The boost to the standard deduction under tax reform made more people than ever better off by taking it rather than itemizing. However, there's a strategy that some taxpayers can use to extract even more tax benefits from itemized and standard deductions. By doing so, you'll make maximum use of certain deductions when you can while taking advantage of the standard deduction when it makes the most sense.
Why the standard deduction is so popular
It's easy to understand why taxpayers would want to take the standard deduction. In order to itemize, you have to keep track of all your deductible expenses throughout the year. Things like interest on home mortgage loans, taxes paid to state and local governments, charitable contributions, and a host of other less common provisions all have to go on a special tax form. In many cases, those numbers have to be accompanied by documents and records to support your taking them.
By contrast, taking the standard deduction is easy. You don't have to do any work, other than looking up which standard deduction amount is appropriate to your filing status.
With the standard deduction having nearly doubled between 2017 and 2018, fewer people have itemized deductions that are close to the standard deduction amount. However, there are still many taxpayers who fall into that category -- and if you're one of them, then you can use a simple method to milk a little bit extra in tax savings from the IRS.
Having your cake and eating it, too
Because you're never bound by what you did the previous year in deciding whether to itemize or take the standard deduction for the next year, the ideal situation if your itemized deductions are right around the standard deduction threshold is to bunch up deductions into a single year. That way, you'll itemize one year and get a bigger deduction, but the next, you'll still have the standard deduction backstopping you.
Here's how it works in practice. Say you typically have deductible expenses of $23,000 each year, with $10,000 in mortgage interest, $6,000 in local real estate taxes, and $7,000 in charitable gifts. In 2018, the standard deduction for joint filers was $24,000, and it went up to $24,400 in 2019.
If you don't do anything special, then your itemized deductions will always be less than the standard deduction. You'll therefore never itemize, just getting the standard deduction amount to go against your taxable income.
However, consider if in 2018, you had prepaid the second half of your property tax bill that usually comes due in 2019. In addition, say you'd decided to make two years' worth of charitable contributions at once, getting them done in 2018. If you'd done that, then your itemized deductions for 2018 would've been $10,000 in mortgage interest plus $9,000 in real estate taxes plus $14,000 in charitable gifts, or $33,000. You'd therefore itemize, and your taxable income would be $9,000 lower than if you'd taken the standard deduction.
For 2019, your deductions would be much lower.
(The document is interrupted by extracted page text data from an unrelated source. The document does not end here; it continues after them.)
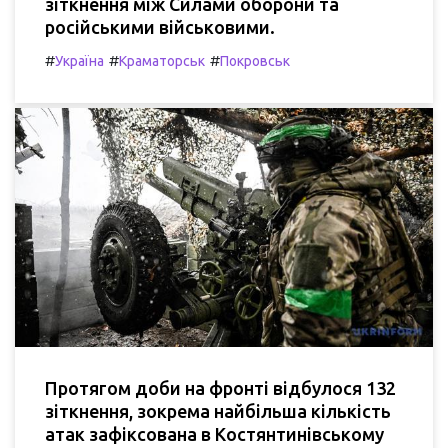
зіткнення між Силами оборони та
російськими військовими.
#
#
#
Україна
Краматорськ
Покровськ
Протягом доби на фронті відбулося 132
зіткнення, зокрема найбільша кількість
атак зафіксована в Костянтинівському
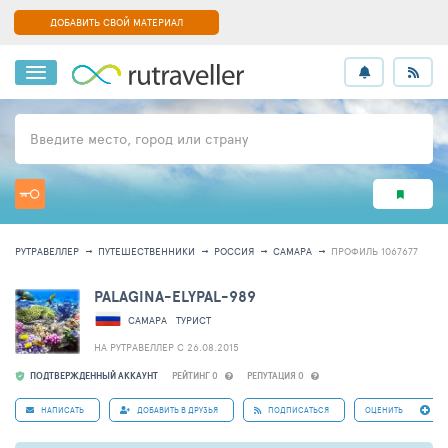
ДОБАВИТЬ СВОЙ МАТЕРИАЛ
Введите место, город или страну
РУТРАВЕЛЛЕР
ПУТЕШЕСТВЕННИКИ
РОССИЯ
САМАРА
ПРОФИЛЬ 1067677
PALAGINA-ELYPAL-989
САМАРА
ТУРИСТ
НА РУТРАВЕЛЛЕР C 26.08.2015
ПОДТВЕРЖДЕННЫЙ АККАУНТ
РЕЙТИНГ 0
РЕПУТАЦИЯ 0
НАПИСАТЬ
ДОБАВИТЬ В ДРУЗЬЯ
ПОДПИСАТЬСЯ
ОЦЕНИТЬ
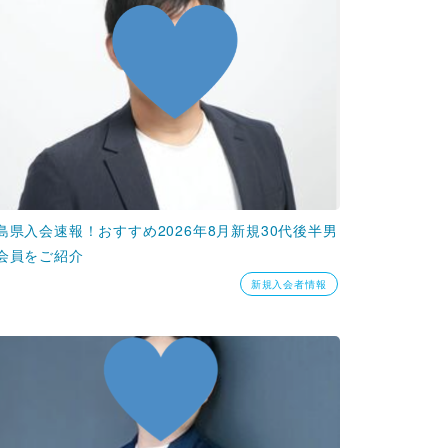
島県入会速報！おすすめ2026年8月新規30代後半男
会員をご紹介
新規入会者情報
You'd owe only half a year's worth of real estate taxes and have no charitable deduction, so your total itemized deductions would be just $13,000. But you still have access to the same $24,400 standard deduction -- which you'd use.
Get savings over the long run
Using this strategy takes effort. Cycling back and forth with your deductions between one year and the next requires some coordination, and your finances have to be in a position in which you can make early payments in areas like charitable donations and real estate taxes. In addition, the rules for prepaying a full year's worth of property tax early vary from place to place, so it might not be permitted in your area.
Nevertheless, it's worth a closer look to see if you can potentially get thousands in extra itemized deductions. Doing so will ensure that you're taking full advantage of all the tax breaks you're entitled to take.